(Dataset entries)
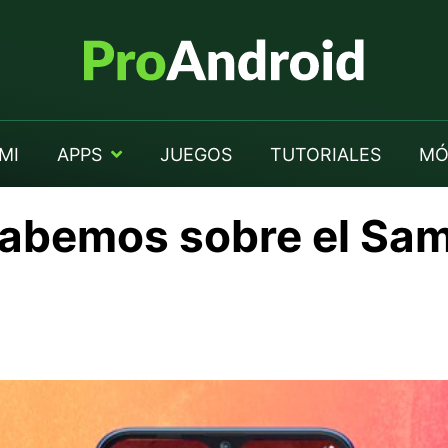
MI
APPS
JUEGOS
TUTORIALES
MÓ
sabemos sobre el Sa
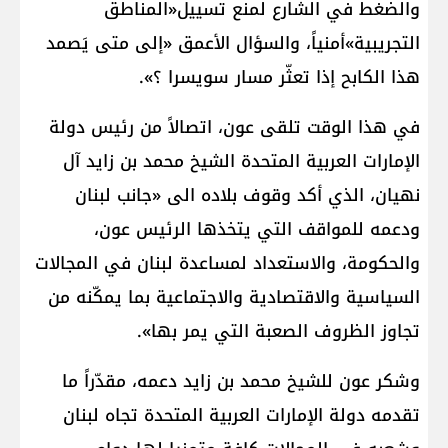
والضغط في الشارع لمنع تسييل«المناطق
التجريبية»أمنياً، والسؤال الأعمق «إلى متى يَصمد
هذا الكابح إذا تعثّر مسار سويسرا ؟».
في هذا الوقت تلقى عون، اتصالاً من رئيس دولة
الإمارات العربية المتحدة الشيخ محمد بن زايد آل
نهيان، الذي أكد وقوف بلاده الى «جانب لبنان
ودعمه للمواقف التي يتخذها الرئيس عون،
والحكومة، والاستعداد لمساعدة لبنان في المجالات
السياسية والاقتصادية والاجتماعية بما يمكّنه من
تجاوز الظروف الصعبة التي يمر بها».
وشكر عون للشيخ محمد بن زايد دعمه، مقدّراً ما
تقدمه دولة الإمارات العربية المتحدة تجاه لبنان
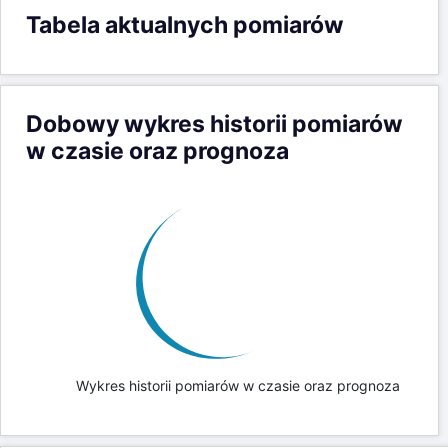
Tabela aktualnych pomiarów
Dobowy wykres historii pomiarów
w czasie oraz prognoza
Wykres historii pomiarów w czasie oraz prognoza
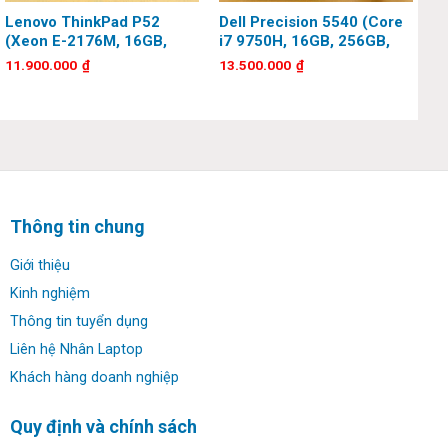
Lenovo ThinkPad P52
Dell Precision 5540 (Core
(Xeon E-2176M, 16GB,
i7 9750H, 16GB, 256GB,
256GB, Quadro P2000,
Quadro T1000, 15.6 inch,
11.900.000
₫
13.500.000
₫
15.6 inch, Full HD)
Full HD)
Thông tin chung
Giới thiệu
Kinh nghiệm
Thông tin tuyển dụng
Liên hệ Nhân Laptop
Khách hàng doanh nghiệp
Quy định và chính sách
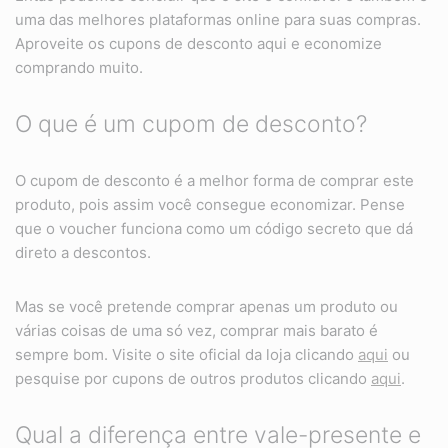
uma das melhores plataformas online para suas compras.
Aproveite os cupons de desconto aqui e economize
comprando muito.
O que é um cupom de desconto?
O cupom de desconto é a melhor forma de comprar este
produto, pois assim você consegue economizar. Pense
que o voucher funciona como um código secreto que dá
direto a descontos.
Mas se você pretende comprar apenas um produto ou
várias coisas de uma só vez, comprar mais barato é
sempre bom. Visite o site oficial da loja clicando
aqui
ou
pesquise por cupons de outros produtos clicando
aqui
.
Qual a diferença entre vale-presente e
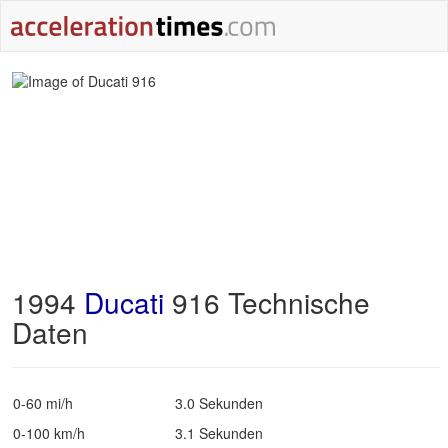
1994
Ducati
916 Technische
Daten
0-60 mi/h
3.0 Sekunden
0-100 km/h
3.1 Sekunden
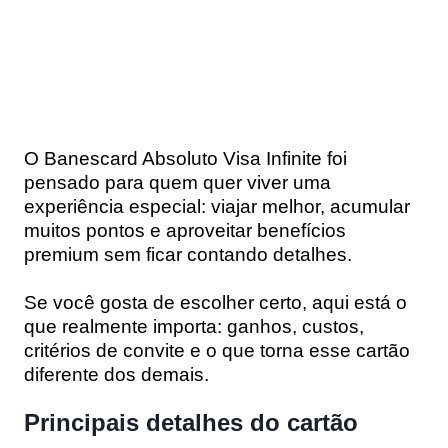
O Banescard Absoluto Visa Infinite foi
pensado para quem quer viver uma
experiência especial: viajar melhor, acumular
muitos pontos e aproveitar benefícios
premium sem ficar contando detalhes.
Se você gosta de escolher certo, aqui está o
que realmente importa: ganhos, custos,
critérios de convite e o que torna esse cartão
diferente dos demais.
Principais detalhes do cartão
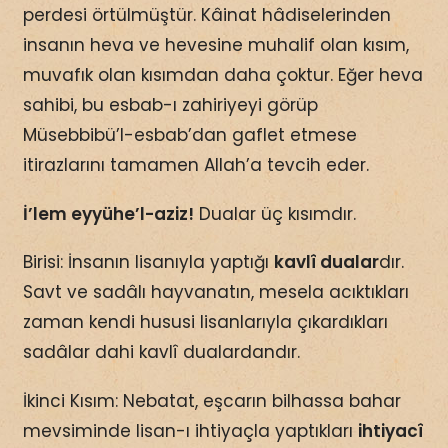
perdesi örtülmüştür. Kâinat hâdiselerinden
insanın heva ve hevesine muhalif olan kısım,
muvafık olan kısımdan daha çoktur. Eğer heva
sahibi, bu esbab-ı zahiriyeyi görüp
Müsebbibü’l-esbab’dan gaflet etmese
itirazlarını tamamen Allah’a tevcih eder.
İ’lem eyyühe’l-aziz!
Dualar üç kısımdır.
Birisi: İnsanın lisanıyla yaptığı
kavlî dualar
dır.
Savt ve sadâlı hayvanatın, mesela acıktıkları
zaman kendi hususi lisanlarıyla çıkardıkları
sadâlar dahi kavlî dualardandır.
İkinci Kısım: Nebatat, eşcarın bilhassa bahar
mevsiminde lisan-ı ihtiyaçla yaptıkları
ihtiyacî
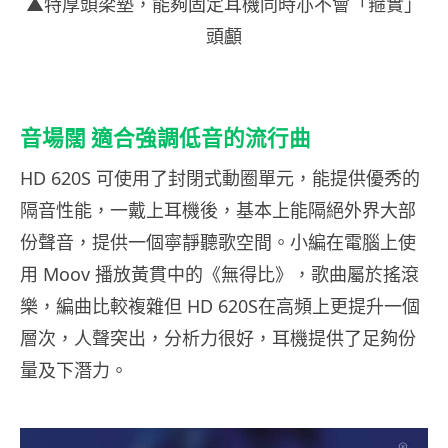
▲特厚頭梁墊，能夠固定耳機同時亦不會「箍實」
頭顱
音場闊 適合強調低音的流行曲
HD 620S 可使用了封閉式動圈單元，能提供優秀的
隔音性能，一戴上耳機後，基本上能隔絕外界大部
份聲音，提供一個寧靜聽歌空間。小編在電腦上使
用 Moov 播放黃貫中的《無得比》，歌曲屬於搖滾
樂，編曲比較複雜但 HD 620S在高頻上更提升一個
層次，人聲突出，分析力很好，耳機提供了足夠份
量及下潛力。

...

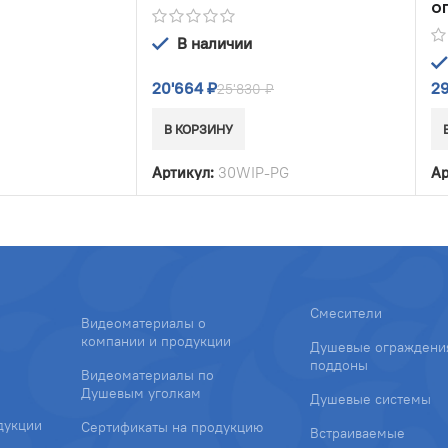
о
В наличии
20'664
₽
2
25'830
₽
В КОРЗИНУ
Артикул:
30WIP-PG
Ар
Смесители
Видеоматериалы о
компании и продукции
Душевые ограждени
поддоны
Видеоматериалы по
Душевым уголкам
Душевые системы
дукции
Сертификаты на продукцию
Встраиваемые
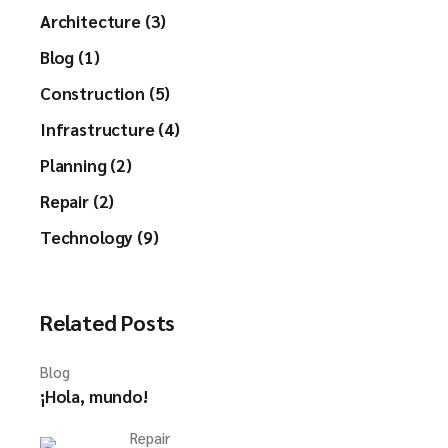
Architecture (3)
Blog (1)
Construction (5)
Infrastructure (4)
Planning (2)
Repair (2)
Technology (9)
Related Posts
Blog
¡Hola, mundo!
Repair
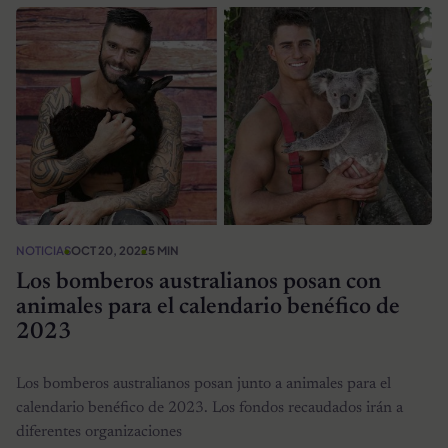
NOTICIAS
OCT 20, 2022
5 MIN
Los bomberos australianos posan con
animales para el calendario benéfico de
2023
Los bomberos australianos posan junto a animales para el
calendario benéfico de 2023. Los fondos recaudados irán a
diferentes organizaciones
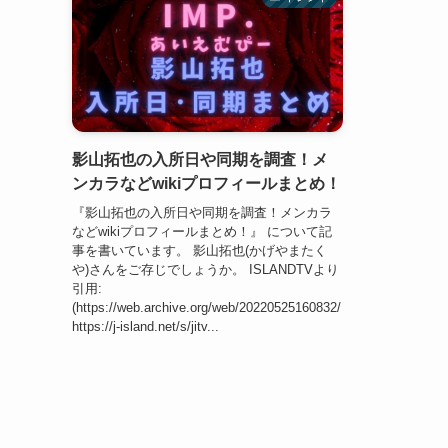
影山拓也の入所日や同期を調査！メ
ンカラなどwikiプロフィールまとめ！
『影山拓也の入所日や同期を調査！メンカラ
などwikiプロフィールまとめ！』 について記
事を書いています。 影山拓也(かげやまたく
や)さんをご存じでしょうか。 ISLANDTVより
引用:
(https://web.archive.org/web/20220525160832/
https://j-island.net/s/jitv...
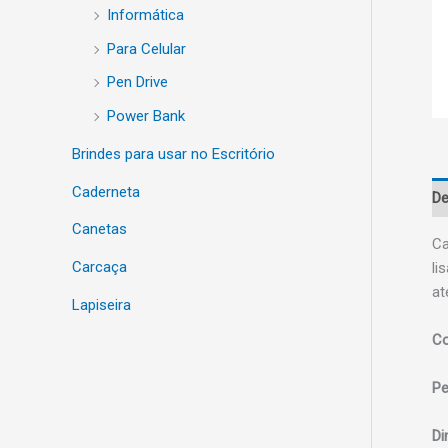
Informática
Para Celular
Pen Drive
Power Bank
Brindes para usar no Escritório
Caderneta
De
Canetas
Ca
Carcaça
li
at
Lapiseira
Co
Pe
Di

- **WORK TO COMPLETE**
A single figure is required: the number of lines in the entries above that include the word "kavlî".

- **SOLUTION TO THIS EXERCISE**
2